An optical wave’s reflection from metal arises from strong interactions between the optical electric field and the metal’s free carriers and is accompanied by a phase reversal of the reflected electric field.
A far less common route to achieving high reflectivity exploits strong interactions between the material and the optical magnetic field to produce a “magnetic mirror” that does not reverse the phase of the reflected electric field.
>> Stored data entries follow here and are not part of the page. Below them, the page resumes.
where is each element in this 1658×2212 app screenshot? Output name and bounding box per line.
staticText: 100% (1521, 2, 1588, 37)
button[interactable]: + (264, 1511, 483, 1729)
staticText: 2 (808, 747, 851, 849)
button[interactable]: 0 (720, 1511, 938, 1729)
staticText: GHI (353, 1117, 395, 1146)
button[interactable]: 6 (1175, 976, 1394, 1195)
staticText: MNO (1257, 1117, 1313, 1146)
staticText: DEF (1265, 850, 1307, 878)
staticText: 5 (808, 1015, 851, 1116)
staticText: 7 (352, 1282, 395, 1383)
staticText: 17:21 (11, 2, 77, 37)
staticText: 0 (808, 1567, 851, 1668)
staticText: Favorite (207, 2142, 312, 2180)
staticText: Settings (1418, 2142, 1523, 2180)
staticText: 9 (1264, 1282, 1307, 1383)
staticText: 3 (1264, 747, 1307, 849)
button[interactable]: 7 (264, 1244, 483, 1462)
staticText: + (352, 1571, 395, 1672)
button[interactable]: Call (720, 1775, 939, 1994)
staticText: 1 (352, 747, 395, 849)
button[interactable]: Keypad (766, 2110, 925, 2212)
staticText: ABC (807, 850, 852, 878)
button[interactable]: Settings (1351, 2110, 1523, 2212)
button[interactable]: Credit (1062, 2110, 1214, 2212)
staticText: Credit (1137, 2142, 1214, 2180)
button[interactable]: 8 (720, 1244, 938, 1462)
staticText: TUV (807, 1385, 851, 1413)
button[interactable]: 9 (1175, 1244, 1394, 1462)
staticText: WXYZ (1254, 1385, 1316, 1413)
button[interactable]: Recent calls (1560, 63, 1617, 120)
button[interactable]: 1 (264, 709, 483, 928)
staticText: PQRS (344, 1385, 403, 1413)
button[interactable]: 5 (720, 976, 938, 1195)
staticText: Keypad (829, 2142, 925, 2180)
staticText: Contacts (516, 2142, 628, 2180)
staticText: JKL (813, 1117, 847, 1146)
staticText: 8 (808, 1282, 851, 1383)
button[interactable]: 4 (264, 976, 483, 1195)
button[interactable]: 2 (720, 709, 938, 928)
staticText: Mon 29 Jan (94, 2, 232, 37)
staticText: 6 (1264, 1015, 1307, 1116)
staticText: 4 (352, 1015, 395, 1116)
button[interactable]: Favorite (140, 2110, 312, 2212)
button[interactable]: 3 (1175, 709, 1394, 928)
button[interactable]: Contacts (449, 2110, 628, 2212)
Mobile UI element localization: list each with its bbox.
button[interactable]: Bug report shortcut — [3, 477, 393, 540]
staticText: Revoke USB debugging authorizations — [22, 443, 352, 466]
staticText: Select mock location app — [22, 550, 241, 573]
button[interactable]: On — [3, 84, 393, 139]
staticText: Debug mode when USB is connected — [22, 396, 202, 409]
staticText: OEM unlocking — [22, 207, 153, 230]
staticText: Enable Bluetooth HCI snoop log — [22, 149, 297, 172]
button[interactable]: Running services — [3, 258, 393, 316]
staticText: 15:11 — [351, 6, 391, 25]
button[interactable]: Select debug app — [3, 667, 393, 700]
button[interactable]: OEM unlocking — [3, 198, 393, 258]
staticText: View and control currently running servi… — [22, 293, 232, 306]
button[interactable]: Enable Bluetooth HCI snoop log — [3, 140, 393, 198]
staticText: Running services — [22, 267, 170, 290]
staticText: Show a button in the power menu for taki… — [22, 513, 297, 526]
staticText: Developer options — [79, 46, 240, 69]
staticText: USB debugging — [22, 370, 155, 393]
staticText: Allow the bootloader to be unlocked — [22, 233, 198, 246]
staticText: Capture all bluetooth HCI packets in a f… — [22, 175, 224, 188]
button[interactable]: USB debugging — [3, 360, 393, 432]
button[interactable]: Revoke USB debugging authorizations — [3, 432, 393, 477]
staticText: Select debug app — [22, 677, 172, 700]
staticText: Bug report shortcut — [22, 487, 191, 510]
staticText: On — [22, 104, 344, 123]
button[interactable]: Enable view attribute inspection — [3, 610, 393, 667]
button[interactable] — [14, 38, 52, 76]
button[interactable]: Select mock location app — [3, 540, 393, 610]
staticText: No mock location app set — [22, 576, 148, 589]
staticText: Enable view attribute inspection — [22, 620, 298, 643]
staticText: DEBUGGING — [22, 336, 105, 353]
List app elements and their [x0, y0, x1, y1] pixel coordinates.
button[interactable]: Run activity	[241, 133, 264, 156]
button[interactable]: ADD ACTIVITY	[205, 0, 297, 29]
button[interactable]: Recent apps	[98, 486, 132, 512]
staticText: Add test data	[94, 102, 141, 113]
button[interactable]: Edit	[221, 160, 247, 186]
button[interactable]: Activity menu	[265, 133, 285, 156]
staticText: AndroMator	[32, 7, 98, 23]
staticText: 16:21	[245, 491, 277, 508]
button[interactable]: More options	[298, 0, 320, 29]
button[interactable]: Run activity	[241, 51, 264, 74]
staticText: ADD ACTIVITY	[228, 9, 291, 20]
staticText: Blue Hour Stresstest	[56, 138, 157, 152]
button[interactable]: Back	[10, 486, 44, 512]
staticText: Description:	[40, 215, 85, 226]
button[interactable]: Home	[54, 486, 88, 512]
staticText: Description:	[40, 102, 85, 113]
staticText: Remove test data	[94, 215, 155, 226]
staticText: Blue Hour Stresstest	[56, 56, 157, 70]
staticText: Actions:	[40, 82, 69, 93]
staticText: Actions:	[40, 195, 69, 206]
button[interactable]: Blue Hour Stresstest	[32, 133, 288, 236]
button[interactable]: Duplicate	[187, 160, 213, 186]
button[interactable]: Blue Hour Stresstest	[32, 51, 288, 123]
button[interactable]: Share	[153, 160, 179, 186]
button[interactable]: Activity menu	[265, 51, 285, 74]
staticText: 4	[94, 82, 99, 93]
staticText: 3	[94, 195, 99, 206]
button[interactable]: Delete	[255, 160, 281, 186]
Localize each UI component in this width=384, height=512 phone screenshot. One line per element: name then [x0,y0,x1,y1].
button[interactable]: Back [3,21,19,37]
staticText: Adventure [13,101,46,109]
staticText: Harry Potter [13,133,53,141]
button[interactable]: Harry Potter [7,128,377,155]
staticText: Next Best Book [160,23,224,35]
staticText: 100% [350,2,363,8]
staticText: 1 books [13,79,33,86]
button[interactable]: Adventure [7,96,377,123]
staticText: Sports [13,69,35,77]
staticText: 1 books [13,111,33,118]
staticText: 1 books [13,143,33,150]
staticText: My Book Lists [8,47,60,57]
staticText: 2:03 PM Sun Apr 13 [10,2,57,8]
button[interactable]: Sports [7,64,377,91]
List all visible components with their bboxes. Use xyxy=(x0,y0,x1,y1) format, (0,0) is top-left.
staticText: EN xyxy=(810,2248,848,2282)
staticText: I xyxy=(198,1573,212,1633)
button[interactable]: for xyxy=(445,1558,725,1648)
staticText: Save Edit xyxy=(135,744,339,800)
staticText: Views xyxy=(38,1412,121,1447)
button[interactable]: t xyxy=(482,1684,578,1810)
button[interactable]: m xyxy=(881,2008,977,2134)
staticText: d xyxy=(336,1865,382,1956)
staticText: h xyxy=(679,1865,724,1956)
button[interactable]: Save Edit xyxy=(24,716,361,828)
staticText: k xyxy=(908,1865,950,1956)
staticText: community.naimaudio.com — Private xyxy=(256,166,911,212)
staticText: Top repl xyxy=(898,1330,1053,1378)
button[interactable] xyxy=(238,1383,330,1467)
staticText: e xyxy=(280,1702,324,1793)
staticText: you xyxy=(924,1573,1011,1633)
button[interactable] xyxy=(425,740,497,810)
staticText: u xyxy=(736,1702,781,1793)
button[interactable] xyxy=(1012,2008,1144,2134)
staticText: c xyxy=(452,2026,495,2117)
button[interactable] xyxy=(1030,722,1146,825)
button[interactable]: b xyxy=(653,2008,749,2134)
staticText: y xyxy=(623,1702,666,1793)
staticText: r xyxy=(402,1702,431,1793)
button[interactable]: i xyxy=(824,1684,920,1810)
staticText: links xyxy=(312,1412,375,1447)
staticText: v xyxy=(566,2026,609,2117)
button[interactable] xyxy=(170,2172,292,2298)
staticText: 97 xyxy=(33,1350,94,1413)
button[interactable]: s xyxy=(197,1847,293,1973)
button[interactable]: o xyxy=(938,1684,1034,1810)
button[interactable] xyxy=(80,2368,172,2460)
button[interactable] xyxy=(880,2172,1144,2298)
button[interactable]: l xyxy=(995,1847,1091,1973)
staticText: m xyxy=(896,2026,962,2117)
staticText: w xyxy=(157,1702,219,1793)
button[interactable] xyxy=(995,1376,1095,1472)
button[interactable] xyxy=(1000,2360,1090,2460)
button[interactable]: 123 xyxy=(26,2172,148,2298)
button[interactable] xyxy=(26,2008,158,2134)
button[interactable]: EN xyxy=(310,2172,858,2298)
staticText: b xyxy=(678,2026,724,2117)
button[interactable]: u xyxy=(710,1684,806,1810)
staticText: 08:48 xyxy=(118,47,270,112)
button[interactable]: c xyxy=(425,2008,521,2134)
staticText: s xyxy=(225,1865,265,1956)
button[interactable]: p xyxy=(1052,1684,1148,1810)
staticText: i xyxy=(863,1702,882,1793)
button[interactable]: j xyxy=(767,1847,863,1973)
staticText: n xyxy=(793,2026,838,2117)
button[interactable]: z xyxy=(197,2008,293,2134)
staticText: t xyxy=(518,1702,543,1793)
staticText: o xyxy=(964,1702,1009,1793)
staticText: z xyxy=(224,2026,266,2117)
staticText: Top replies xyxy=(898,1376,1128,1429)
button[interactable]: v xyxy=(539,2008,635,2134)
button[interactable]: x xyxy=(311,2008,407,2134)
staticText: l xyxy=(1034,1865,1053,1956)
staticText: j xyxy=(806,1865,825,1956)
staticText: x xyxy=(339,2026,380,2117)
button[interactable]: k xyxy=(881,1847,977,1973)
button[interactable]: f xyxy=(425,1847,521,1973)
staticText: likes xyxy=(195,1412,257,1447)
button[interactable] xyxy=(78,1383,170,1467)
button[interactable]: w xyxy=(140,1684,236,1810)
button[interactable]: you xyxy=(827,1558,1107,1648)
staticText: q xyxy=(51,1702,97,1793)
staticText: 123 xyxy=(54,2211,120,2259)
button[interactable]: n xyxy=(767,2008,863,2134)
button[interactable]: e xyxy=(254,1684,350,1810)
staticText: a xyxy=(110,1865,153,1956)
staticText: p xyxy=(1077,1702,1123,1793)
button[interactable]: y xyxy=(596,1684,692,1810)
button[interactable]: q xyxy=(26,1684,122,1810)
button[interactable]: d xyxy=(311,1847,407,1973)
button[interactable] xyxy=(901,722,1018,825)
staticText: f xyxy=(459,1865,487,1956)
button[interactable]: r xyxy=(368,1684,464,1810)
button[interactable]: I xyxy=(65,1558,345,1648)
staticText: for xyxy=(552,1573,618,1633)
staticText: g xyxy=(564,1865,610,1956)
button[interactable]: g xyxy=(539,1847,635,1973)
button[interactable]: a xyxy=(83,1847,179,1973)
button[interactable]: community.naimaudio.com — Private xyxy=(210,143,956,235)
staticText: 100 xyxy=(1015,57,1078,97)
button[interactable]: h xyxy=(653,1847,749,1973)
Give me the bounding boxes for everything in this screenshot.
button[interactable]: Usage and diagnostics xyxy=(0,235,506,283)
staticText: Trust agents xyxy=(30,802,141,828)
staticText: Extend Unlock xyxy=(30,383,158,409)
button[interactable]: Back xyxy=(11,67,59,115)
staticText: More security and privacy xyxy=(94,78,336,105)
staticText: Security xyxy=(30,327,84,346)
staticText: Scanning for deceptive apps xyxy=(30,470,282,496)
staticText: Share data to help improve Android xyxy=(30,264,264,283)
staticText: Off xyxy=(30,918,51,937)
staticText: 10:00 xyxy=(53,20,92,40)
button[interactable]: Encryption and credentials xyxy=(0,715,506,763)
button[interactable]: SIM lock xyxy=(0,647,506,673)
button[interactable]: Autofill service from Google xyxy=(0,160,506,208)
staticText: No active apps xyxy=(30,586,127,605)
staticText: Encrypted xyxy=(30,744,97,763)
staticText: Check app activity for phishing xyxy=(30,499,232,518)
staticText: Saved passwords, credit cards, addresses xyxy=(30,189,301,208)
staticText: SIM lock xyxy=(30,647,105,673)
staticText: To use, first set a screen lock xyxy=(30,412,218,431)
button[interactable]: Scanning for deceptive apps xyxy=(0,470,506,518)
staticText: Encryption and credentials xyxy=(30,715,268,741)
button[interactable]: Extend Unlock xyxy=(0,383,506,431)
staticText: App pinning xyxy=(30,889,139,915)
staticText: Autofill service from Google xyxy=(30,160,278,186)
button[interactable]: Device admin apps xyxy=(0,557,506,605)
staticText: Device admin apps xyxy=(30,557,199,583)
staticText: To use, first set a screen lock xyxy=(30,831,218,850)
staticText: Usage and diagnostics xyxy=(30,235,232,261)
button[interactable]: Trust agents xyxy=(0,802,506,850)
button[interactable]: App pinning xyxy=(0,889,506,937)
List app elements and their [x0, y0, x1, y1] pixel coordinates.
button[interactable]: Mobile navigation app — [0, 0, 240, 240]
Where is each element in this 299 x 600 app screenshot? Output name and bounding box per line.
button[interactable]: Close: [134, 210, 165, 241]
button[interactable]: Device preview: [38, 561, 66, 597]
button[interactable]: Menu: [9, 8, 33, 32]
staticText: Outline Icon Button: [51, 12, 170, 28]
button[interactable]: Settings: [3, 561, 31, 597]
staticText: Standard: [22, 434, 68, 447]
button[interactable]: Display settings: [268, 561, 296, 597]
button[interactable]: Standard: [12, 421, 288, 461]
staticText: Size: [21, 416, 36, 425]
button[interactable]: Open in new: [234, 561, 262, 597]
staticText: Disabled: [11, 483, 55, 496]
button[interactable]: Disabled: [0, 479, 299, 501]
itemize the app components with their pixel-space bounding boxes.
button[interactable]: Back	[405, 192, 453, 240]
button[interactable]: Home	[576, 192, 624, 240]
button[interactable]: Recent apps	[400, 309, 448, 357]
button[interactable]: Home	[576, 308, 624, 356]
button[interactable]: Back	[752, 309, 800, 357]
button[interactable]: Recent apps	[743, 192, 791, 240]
- Sheng Liu, Salvatore Campione, and Igal Brener (in Sandia’s Applied Photonic Microsystems Dept.);
- Michael Sinclair, Jon Ihlefeld, and Paul Clem (in Sandia’s Electronic, Optical, & Nano Materials Dept.);
- Thomas Mahony and James Ginn (in the Center for Integrated Nanotechnologies, CINT);
- Young Chul Jun (Inha University, South Korea);
- Daniel Bender (in Sandia’s Sensors & Analog Electronics Dept.);
- Joel Wendt (in Sandia’s Physics-Based Microsystems Dept.); and
- Jeremy Wright (in Sandia’s SOF and Electro-Optical/Infra-Red Systems Dept.)
report on developing a new type of mirror that isn’t shiny, and instead reflects infrared light by using a magnetic property of a nonmetallic metamaterial.
At optical frequencies, the magnetic properties required for strong interaction can be achieved only by using artificially tailored materials. The team experimentally demonstrated the magnetic mirror behavior of a low-loss all-dielectric metasurface at infrared optical frequencies through direct measurements of the phase and amplitude of the reflected optical wave.
The enhanced absorption and emission of transverse-electric dipoles placed close to magnetic mirrors can lead to exciting new advances in sensors, photodetectors, and light sources.